It’s 7:00pm, the electricity just switched on for the evening, and I pulled out my laptop to type up a blog post. I boiled some water with the electric kettle (really taking advantage of electricity when there is some) to make tea and a snack for a light dinner.
After a bit, a friend comes over bringing food from the neighbor’s house: Fish soup, cassava, and a smoothie-ish traditional Tongan drink. Of course, I accepted the food, throwing my idea of a “light dinner” out the window.
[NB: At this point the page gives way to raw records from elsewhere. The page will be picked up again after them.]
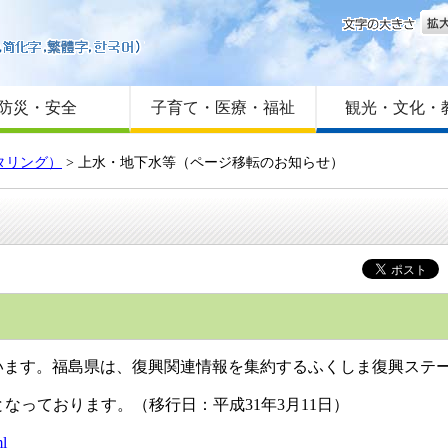
文字
はじめての方へ
Foreign language
サイトマップ
防災・安全
子育て・医療・福祉
観光・文化・
タリング）
> 上水・地下水等（ページ移転のお知らせ）
）
ます。福島県は、復興関連情報を集約するふくしま復興ステ
っております。（移行日：平成31年3月11日）
ml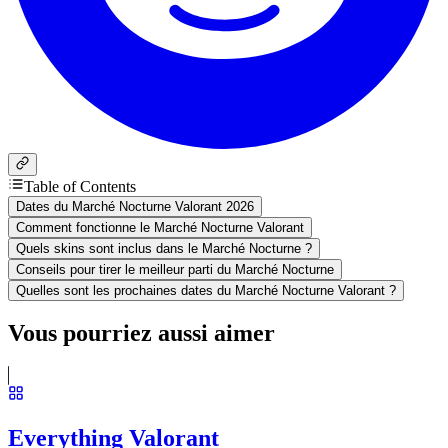
Table of Contents
Dates du Marché Nocturne Valorant 2026
Comment fonctionne le Marché Nocturne Valorant
Quels skins sont inclus dans le Marché Nocturne ?
Conseils pour tirer le meilleur parti du Marché Nocturne
Quelles sont les prochaines dates du Marché Nocturne Valorant ?
Vous pourriez aussi aimer
Everything Valorant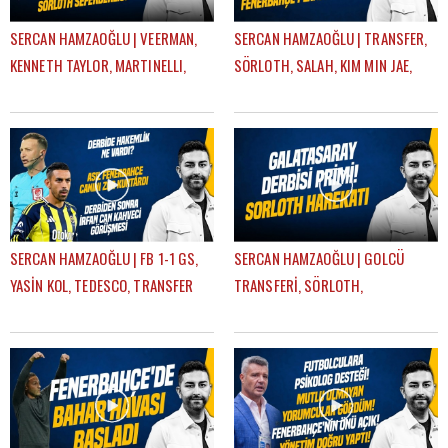
SERCAN HAMZAOĞLU | VEERMAN,
SERCAN HAMZAOĞLU | TRANSFER,
KENNETH TAYLOR, MARTINELLI,
SÖRLOTH, SALAH, KIM MIN JAE,
SÖRLOTH TRANSFERİ | GÜNDEM
AYRILIKLAR, MERT HAKAN |
FENERBAHÇE
GÜNDEM FENERBAHÇE
SERCAN HAMZAOĞLU | FB 1-1 GS,
SERCAN HAMZAOĞLU | GOLCÜ
YASİN KOL, TEDESCO, TRANSFER
TRANSFERİ, SÖRLOTH,
KARARLARI, EN NESYRI | GÜNDEM
LEWANDOWSKI, SANCHO,
FENERBAHÇE
RİZESPOR-FB | GÜNDEM
FENERBAHÇE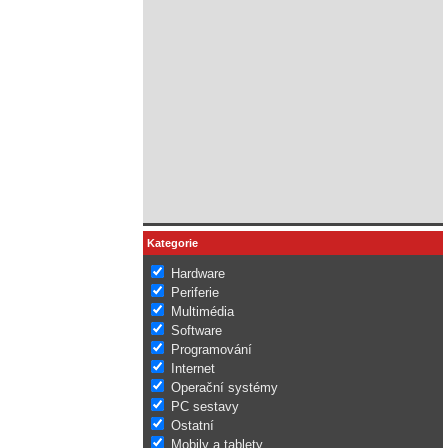
Kategorie
Hardware
Periferie
Multimédia
Software
Programování
Internet
Operační systémy
PC sestavy
Ostatní
Mobily a tablety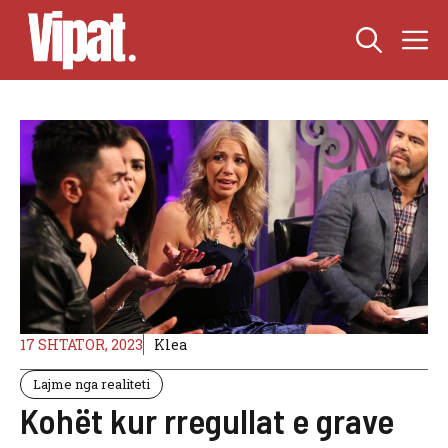
Skip
M
to
content
17 SHTATOR, 2023
Klea
Lajme nga realiteti
Kohët kur rregullat e grave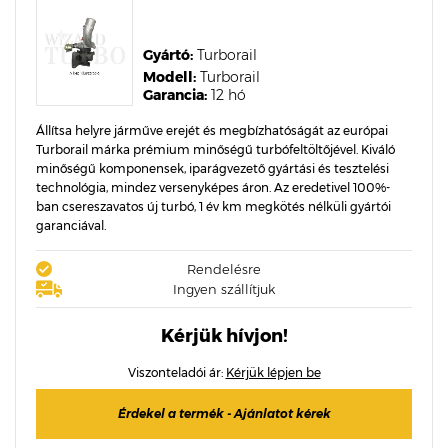
Gyártó:
Turborail
Modell:
Turborail
Garancia:
12 hó
Állítsa helyre járműve erejét és megbízhatóságát az európai
Turborail márka prémium minőségű turbófeltöltőjével. Kiváló
minőségű komponensek, iparágvezető gyártási és tesztelési
technológia, mindez versenyképes áron. Az eredetivel 100%-
ban csereszavatos új turbó, 1 év km megkötés nélküli gyártói
garanciával.
Rendelésre
Ingyen szállítjuk
Kérjük hívjon!
Viszonteladói ár:
Kérjük lépjen be
Érdekel a termék - Ajánlatot kérek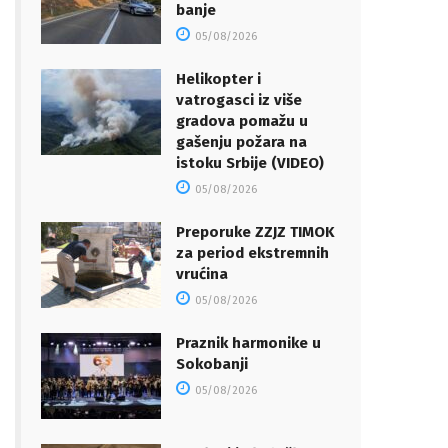
banje
05/08/2026
Helikopter i
vatrogasci iz više
gradova pomažu u
gašenju požara na
istoku Srbije (VIDEO)
05/08/2026
Preporuke ZZJZ TIMOK
za period ekstremnih
vrućina
05/08/2026
Praznik harmonike u
Sokobanji
05/08/2026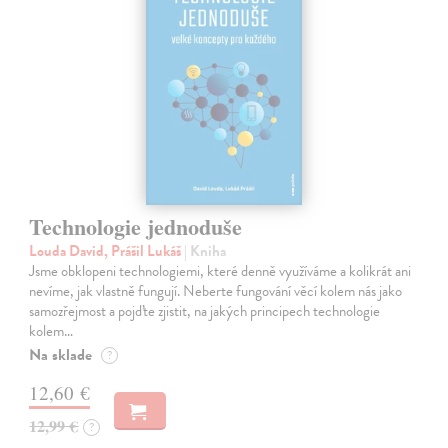
Technologie jednoduše
Louda David, Prášil Lukáš
| Kniha
Jsme obklopeni technologiemi, které denně využíváme a kolikrát ani
nevíme, jak vlastně fungují. Neberte fungování věcí kolem nás jako
samozřejmost a pojďte zjistit, na jakých principech technologie
kolem…
Na sklade
?
12,60 €
12,99 €
?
Since coming to Ha’ano, the PTA families have organized people to feed me on Tuesday, Thursday, and Sunday. They’ll bring me copious amounts of food or I’ll go to their homes, eat copious amounts of food, and bring more of it home with me. (“Take the chicken, fish, taro, yam, pork – a snack for later.”)
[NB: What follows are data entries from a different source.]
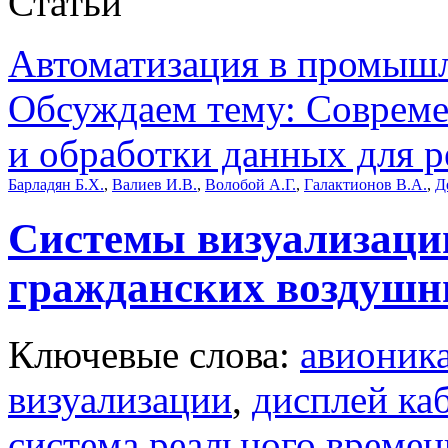
Статьи
Автоматизация в промыш
Обсуждаем тему: Совреме
и обработки данных для 
Барладян Б.Х.
,
Валиев И.В.
,
Волобой А.Г.
,
Галактионов В.А.
,
Д
Системы визуализаци
гражданских воздушн
Ключевые слова:
авионик
визуализации
,
дисплей ка
система реального времен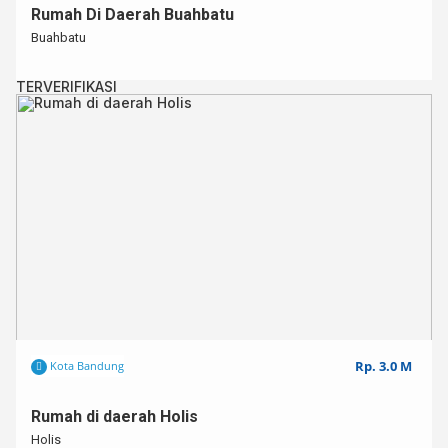
Rumah Di Daerah Buahbatu
Buahbatu
TERVERIFIKASI
Rp. 3.0 M
Kota Bandung
Rumah di daerah Holis
Holis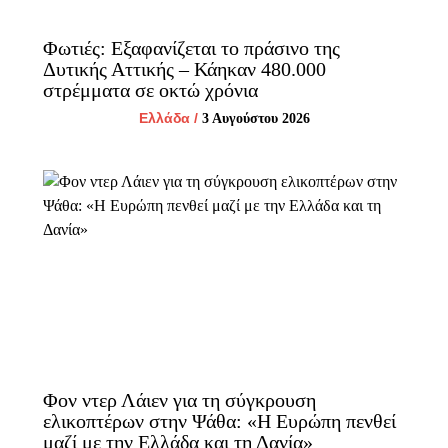
Φωτιές: Εξαφανίζεται το πράσινο της
Δυτικής Αττικής – Κάηκαν 480.000
στρέμματα σε οκτώ χρόνια
Ελλάδα
/
3 Αυγούστου 2026
Φον ντερ Λάιεν για τη σύγκρουση
ελικοπτέρων στην Ψάθα: «Η Ευρώπη πενθεί
μαζί με την Ελλάδα και τη Δανία»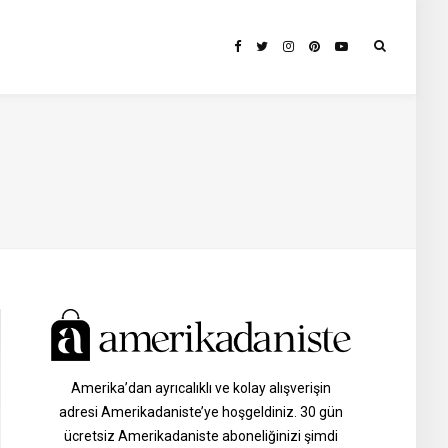
Amerika’dan ayrıcalıklı ve kolay alışverişin
adresi Amerikadaniste’ye hoşgeldiniz. 30 gün
ücretsiz Amerikadaniste aboneliğinizi şimdi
I really appreciate the gesture, and, of course, the food too. And often my neighbors will call me to eat or bring food over. Since they’ve moved in, I’ve seen how much work goes into preparing food here:
After actually growing the root crops and catching the fish, both are prepared for, let’s say, boiling. Fish is scaled and gutted (a skill which I have had the chance to practice a few times), and the root crops are peeled. Most people cook over an open fire, so they stoke coconut husks and wood under the “grill,” two pieces of rebar propped up on cinder blocks.
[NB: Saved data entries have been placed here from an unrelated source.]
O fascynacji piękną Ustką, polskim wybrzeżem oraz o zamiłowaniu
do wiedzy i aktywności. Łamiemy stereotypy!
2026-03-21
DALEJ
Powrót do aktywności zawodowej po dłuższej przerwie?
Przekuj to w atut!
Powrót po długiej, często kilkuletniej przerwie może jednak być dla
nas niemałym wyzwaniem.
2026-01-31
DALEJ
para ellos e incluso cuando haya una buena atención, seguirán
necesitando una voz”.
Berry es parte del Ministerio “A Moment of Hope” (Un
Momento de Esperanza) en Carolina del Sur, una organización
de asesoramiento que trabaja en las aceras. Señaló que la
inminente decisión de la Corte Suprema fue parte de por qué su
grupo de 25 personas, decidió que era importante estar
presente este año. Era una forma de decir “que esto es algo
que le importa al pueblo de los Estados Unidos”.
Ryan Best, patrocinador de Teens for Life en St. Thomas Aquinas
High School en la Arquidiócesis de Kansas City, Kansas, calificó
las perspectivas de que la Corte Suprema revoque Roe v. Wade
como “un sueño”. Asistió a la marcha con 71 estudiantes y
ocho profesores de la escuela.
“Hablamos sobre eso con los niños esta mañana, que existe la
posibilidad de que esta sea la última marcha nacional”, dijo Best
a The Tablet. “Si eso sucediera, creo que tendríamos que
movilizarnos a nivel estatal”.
Coconut milk is used in the broth for cooking, so that has to be prepared. I can’t describe exactly how impressive this action is, but I’ll try. A piece of rebar with a point on the end that is pointing up from the ground/something it’s mounted on is used to take the outer husk of the old coconut off. The coconut is slammed onto the rebar and twisted to rip a small section of the fibery husk from the inner shell. The process is repeated until the coconut-husker can pull the whole outer husk on his own, leaving the smaller, round coconut we all imagine drinking fruity cocktails out of. The coconut is broken in half with a machete or rock or anything else hard, and the milk is saved in a basin. Then, the insides are scraped out. Using a piece of metal with grating teeth on the end that is nailed to a wooden bench, the husker scrapes out the coconut meat. (It’s not as easy as it looks.) With the meat ready, the coconut milk and maybe some water is poured over the flakes. A thicker cream is made when the husker takes the fibers, pulled from the inside of the outer coconut casing, and uses them as a strainer, wringing the juices from the meat and throwing the meat away.
I don’t think that was a good representation of how impressive it is – and how easy Tongans make it look. Maybe I’ll get a video up.
After putting the cream into the pot with everything else, the food can actually cook. Without refrigeration here, though, nothing can be saved for a longer time, so this goes on for a sizable part of the day.